The financial case takes the preferred option identified in the technical case and outlines all the costs: capital (construction); operation, maintenance, and lifecycle (e.g., when a roof might need to be replaced). The financial case also identifies funding sources and revenue opportunities. Funding could come from the Government of Canada or from the Nation’s own sources.

Nations are increasingly taking ownership of funding options. Allan Claxton, the head of FNII’s Development Board, describes meeting with Health Canada years ago to ask for funding to build a health centre for the Tsawout Nation, where he was Chief at the time. The condition for funding was that the centre include a gymnasium.

“So, we immediately shook hands with them. Then we left the meeting and I was thinking to myself, how the heck am I going to pay for this? That’s a $10 million project,” says Allan.

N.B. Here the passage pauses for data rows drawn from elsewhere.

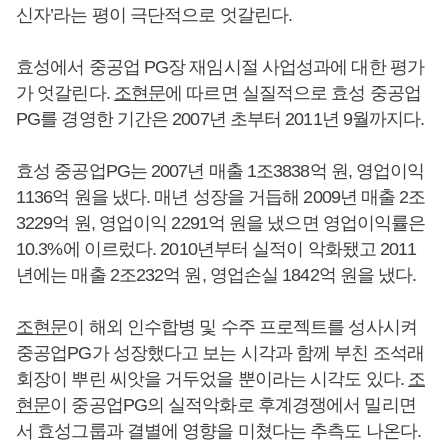
신자’라는 평이 극단적으로 엇갈린다.
효성에서 중공업 PG장 재임시절 사업성과에 대한 평가
가 엇갈린다.
조현문
에 따르면 실질적으로 효성 중공업
PG를 경영한 기간은 2007년 초부터 2011년 9월까지다.
효성 중공업PG는 2007년 매출 1조3838억 원, 영업이익
1136억 원을 냈다. 매년 성장을 거듭해 2009년 매출 2조
3229억 원, 영업이익 2291억 원을 냈으면 영업이익률은
10.3%에 이르렀다. 2010년부터 실적이 악화됐고 2011
년에는 매출 2조232억 원, 영업손실 1842억 원을 냈다.
조현문
이 해외 인수합병 및 수주 프로젝트를 성사시켜
중공업PG가 성장했다고 보는 시각과 함께 부친 조석래
회장이 뿌린 씨앗을 거두었을 뿐이라는 시각도 있다.
조
현문
이 중공업PG의 실적악화로 후계경쟁에서 밀리면
서 효성그룹과 결별에 영향을 미쳤다는 추측도 나온다.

The first answer was taking over property taxes that the local municipality had been collecting from businesses operating on the Nation’s lands (without providing services, Allan notes).

“And then years later we got into the GST. We developed our own tax law and opted out of the GST and into our own sales tax law. So, we collect $1.4 million [annually] in that.”

Development Board member Keith Matthew says his Simpcw Nation’s development corporation is making about $30 million a year that will support infrastructure projects.

“We’re trying to build a band office, health center and school, and if we have a guaranteed revenue source through the FNFA [First Nations Finance Authority] and our own development corporation, we can easily do that,” he says.

The final component of an infrastructure business plan is the management case, which sets out the steps for managing the project – from the skills needed on the team to engagement with the First Nations and other stakeholders, right through to a detailed project plan with milestones. 

Working through all these segments can take a lot of time FNII Technical Advisor Dana Francis says.

“Once you’ve gone through the feasibility plan and you’ve come out with a high-level pricing for your project and you have some preliminary drawings that stirs up excitement – that carries you into your next step, which is the commercial side of things.” Dana says. “From there, you want to start the hard work, which is the engineering and the architectural work that refines your costs and all your technical specifications so that you could eventually get to a tender-ready document. So, you work through all these aspects and you go through many, many versions of getting that package where everybody’s happy about it.”

Many people aren’t happy with the length of time it takes for First Nations infrastructure project to get going in the current system (aka “before FNII”). Keith Matthews describes how it took his Nation 30 years to pave the dirt roads on the reserve.

“It’s been a generational thing for us,” he says. “If we had FNII in place that could have helped us do it effectively and efficiently. I’m pretty sure we could have had those discussions down to a lot less time!”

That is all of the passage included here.